Print the lines in the listing below that fall between the line with "Polityka prywatności" and the line with "Blogi Budowlane", those two lines included, exactly as they stand and with nothing else.

** Opening Source material block **

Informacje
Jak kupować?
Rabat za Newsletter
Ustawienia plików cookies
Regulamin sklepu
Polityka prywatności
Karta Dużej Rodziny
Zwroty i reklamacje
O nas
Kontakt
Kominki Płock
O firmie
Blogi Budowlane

** Closing Source material block **
** Opening Source material block **

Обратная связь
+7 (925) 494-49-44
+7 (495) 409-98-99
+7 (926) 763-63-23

** Closing Source material block **

▶ Task response:
Polityka prywatności
Karta Dużej Rodziny
Zwroty i reklamacje
O nas
Kontakt
Kominki Płock
O firmie
Blogi Budowlane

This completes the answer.